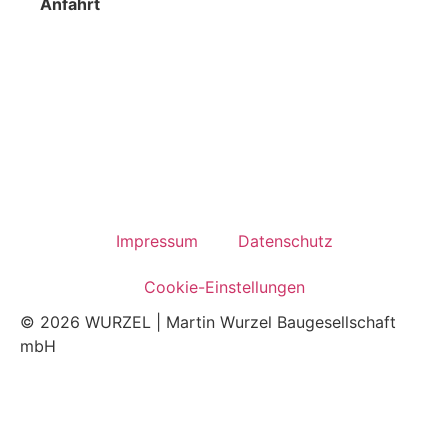
Anfahrt
Hüttenberg 1a
06343 Mansfeld
Impres­sum
Daten­schutz
Coo­kie-Ein­stel­lun­gen
© 2026 WURZEL | Martin Wurzel Baugesellschaft
mbH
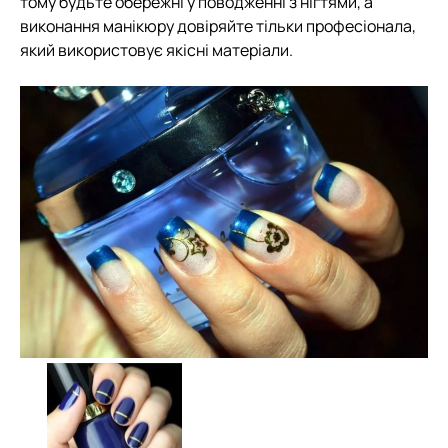
тому будьте обережні у поводженні з нігтями, а
виконання манікюру довіряйте тільки професіонала,
який використовує якісні матеріали.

+---+

- _Task item_: Could you print the material above word for word and skip the images?

- _Output of the exercise_:
Anfahrt
Hüttenberg 1a
06343 Mansfeld
Impres­sum
Daten­schutz
Coo­kie-Ein­stel­lun­gen
© 2026 WURZEL | Martin Wurzel Baugesellschaft
mbH
тому будьте обережні у поводженні з нігтями, а
виконання манікюру довіряйте тільки професіонала,
який використовує якісні матеріали.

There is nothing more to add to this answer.